● Aim of the task
In the entries below, find the lines with the word "بیماری" and copy them.

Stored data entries
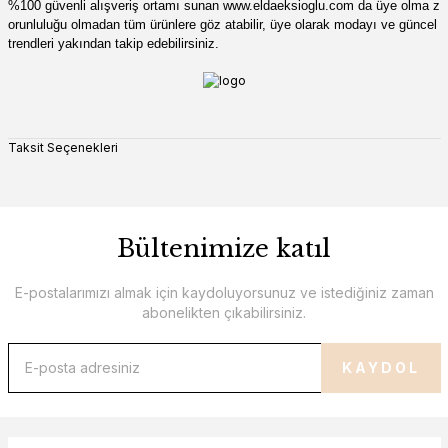
%100 güvenli alışveriş ortamı sunan
www
.
eldaeksioglu
.
com
da üye olma z
orunluluğu olmadan tüm ürünlere göz atabilir, üye olarak modayı ve güncel
trendleri yakından takip edebilirsiniz.
Taksit Seçenekleri
Bültenimize katıl
E-postalarımızı almak için kaydoluyorsunuz ve istediğiniz zaman
abonelikten çıkabilirsiniz.
KAYDOL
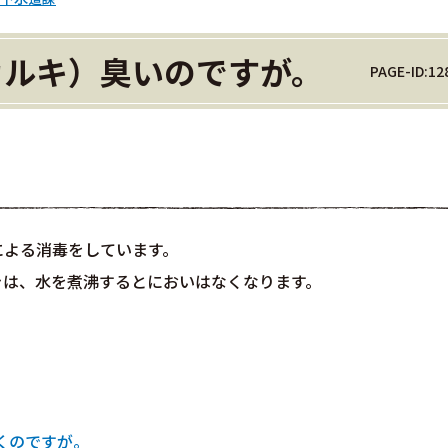
カルキ）臭いのですが。
PAGE-ID:12
による消毒をしています。
きは、水を煮沸するとにおいはなくなります。
くのですが。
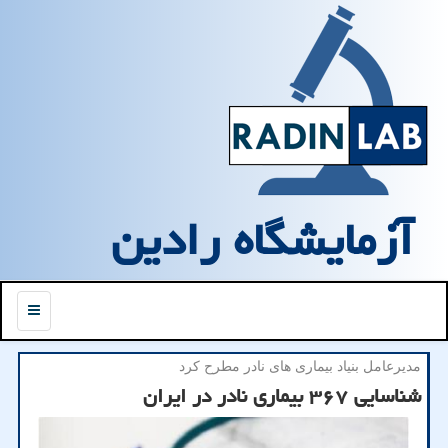
آزمایشگاه رادین
منو
مدیرعامل بنیاد بیماری های نادر مطرح كرد
شناسایی ۳۶۷ بیماری نادر در ایران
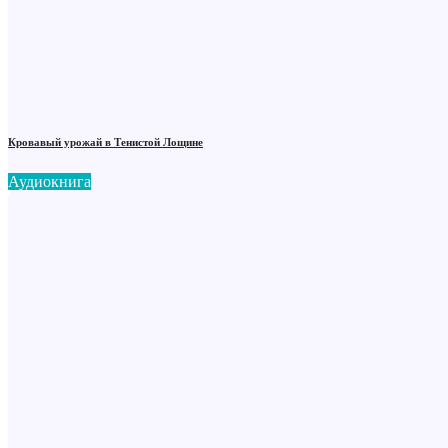
Кровавый урожай в Тенистой Лощине
Аудиокнига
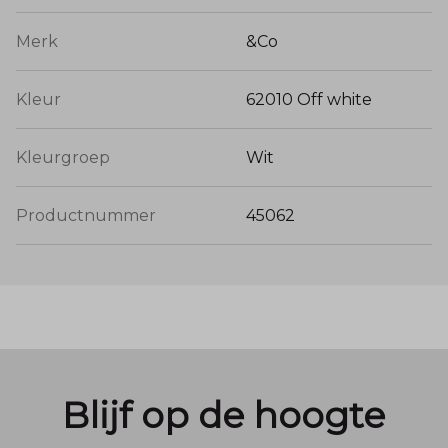
Merk
&Co
Kleur
62010 Off white
Kleurgroep
Wit
Productnummer
45062
Blijf op de hoogte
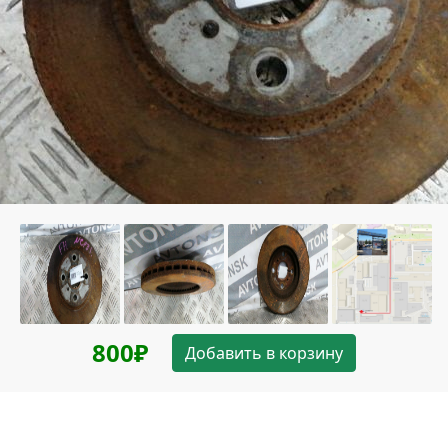
800₽
Добавить в корзину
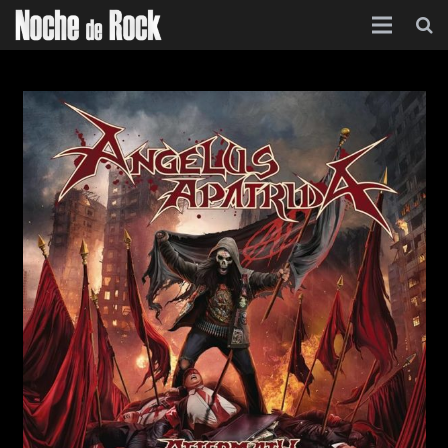
Inicio
Categorías
Agenda
Foro
Contacto
Acerca de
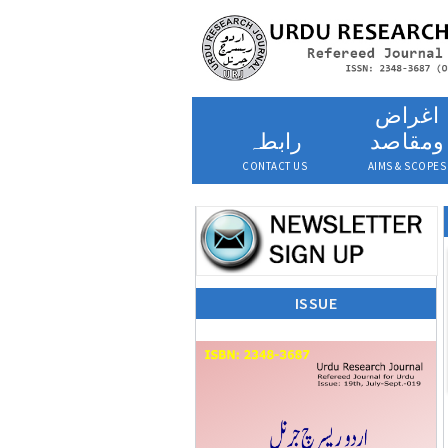
اغراض
ومقاصد
رابطہ
CONTACT US
AIMS & SCOPES
ISSUE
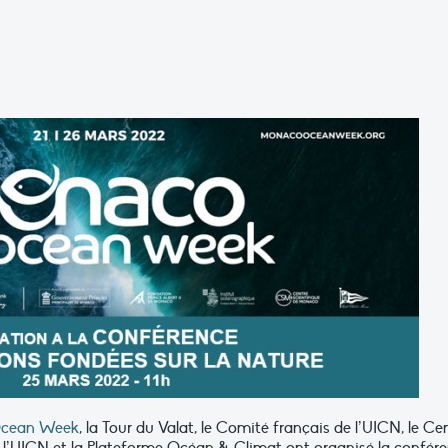
cean Week
, la Tour du Valat, le Comité français de l’UICN, le Ce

● Answer for the task
مدیرعامل بنیاد بیماری های نادر مطرح كرد
شناسایی ۳۶۷ بیماری نادر در ایران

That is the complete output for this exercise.